Colorado City, Arizona and Hildale, Utah are two towns located on the Utah-Arizona border. Most residents of both towns are members of the Fundamentalist Church of Jesus Christ of Latter-Day Saints (FLDS), a sect of mainstream Mormonism. A jury found those towns guilty of violating the constitutional rights of non-FLDS residents by denying them basic services such as housing, utility and policing services.
In a civil rights lawsuit brought by the U.S. Department of Justice, leadership of the towns was accused of ostracizing and harassing non-FLSD members. The Department of Justice won the lawsuit against the towns on February 29, 2016.
In its verdict, a federal jury found that the two towns and their joint water company discriminated against non-FLSD members in various ways. Police officers treated non-FLSD members unfairly when providing police protection, arrested non-believers without probable cause and made unreasonable searches of their property. A former FLSD member said police ignored hundreds of complaints of vandalism on his property because he was no longer a member. A woman who was denied a water connection said she had to haul water to her home and take away sewerage for six years.
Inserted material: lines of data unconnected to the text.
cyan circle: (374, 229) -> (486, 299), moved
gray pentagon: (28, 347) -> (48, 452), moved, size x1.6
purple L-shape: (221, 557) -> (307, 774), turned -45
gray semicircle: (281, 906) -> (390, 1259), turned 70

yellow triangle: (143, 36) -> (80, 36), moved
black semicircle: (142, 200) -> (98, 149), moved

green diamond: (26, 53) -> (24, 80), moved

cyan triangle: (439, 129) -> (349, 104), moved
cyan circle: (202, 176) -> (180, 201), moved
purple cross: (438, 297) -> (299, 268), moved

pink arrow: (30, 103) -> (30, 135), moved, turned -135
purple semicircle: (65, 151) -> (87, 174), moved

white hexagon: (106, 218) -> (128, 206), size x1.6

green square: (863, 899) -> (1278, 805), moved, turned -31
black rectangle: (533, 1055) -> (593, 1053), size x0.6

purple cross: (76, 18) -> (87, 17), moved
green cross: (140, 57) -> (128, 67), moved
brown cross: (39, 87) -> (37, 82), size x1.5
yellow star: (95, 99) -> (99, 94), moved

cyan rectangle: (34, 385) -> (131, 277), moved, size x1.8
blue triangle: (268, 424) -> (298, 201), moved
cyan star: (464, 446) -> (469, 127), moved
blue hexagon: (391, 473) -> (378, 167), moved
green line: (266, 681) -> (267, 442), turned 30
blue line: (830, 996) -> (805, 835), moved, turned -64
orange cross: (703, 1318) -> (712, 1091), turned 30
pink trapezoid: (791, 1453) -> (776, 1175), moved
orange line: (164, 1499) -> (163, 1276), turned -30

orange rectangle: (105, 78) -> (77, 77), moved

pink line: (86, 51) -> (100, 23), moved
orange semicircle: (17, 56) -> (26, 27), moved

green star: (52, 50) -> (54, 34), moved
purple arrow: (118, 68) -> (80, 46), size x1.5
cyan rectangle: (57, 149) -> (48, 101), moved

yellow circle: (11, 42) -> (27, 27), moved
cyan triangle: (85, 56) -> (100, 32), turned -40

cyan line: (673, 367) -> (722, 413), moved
Six eligible residents were awarded damages of $2.2 million; however, the towns will only have to pay $1.6 million because of a negotiated settlement. The judge will decide what other punishments to impose on the towns.
Attorney Vanita Gupta, head of the Department of Justices’ Civil rights Division, said, “When communities deny their residents critical services simply because of where they worship, they violate our laws and threaten the defining values of religious freedom and tolerance that are the foundation of our country.”